[Entries supplied — start]

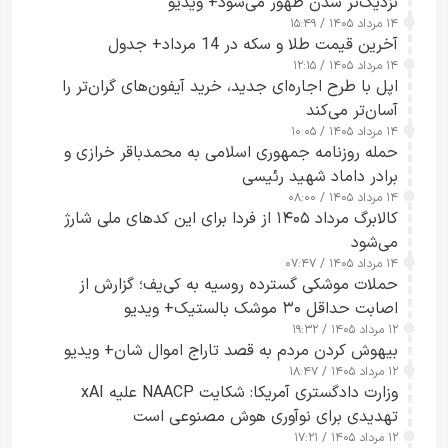
نزدیک‌تر شدن ظهور می‌شود+ ویدیو
۱۴ مرداد ۱۴۰۵ / ۱۵:۴۹
آخرین قیمت طلا و سکه در 14 مرداد+ جدول
۱۴ مرداد ۱۴۰۵ / ۱۲:۱۵
اپل با طرح اجاره‌ای جدید، خرید آیفون‌های گران‌تر را
آسان‌تر می‌کند
۱۴ مرداد ۱۴۰۵ / ۱۰:۰۵
حمله روزنامه جمهوری اسلامی به محمدباقر خرازی و
برادر داماد شهید رئیسی
۱۴ مرداد ۱۴۰۵ / ۰۸:۰۰
کالابرگ مرداد ۱۴۰۵ از فردا برای این کدهای ملی شارژ
می‌شود
۱۴ مرداد ۱۴۰۵ / ۰۷:۴۷
حملات موشکی گسترده روسیه به کی‌یف؛ گزارش از
اصابت حداقل ۳۰ موشک بالستیک+ ویدیو
۱۲ مرداد ۱۴۰۵ / ۱۹:۳۲
بیهوش کردن مردم به قصد تاراج اموال شان+ ویدیو
۱۲ مرداد ۱۴۰۵ / ۱۸:۴۷
وزارت دادگستری آمریکا: شکایت NAACP علیه xAI
تهدیدی برای نوآوری هوش مصنوعی است
۱۲ مرداد ۱۴۰۵ / ۱۷:۲۱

[Entries supplied — finish]

__Directions for this task__: Could the entries above be copied out exactly, with no pictures included?

__Response area__:
نزدیک‌تر شدن ظهور می‌شود+ ویدیو
۱۴ مرداد ۱۴۰۵ / ۱۵:۴۹
آخرین قیمت طلا و سکه در 14 مرداد+ جدول
۱۴ مرداد ۱۴۰۵ / ۱۲:۱۵
اپل با طرح اجاره‌ای جدید، خرید آیفون‌های گران‌تر را
آسان‌تر می‌کند
۱۴ مرداد ۱۴۰۵ / ۱۰:۰۵
حمله روزنامه جمهوری اسلامی به محمدباقر خرازی و
برادر داماد شهید رئیسی
۱۴ مرداد ۱۴۰۵ / ۰۸:۰۰
کالابرگ مرداد ۱۴۰۵ از فردا برای این کدهای ملی شارژ
می‌شود
۱۴ مرداد ۱۴۰۵ / ۰۷:۴۷
حملات موشکی گسترده روسیه به کی‌یف؛ گزارش از
اصابت حداقل ۳۰ موشک بالستیک+ ویدیو
۱۲ مرداد ۱۴۰۵ / ۱۹:۳۲
بیهوش کردن مردم به قصد تاراج اموال شان+ ویدیو
۱۲ مرداد ۱۴۰۵ / ۱۸:۴۷
وزارت دادگستری آمریکا: شکایت NAACP علیه xAI
تهدیدی برای نوآوری هوش مصنوعی است
۱۲ مرداد ۱۴۰۵ / ۱۷:۲۱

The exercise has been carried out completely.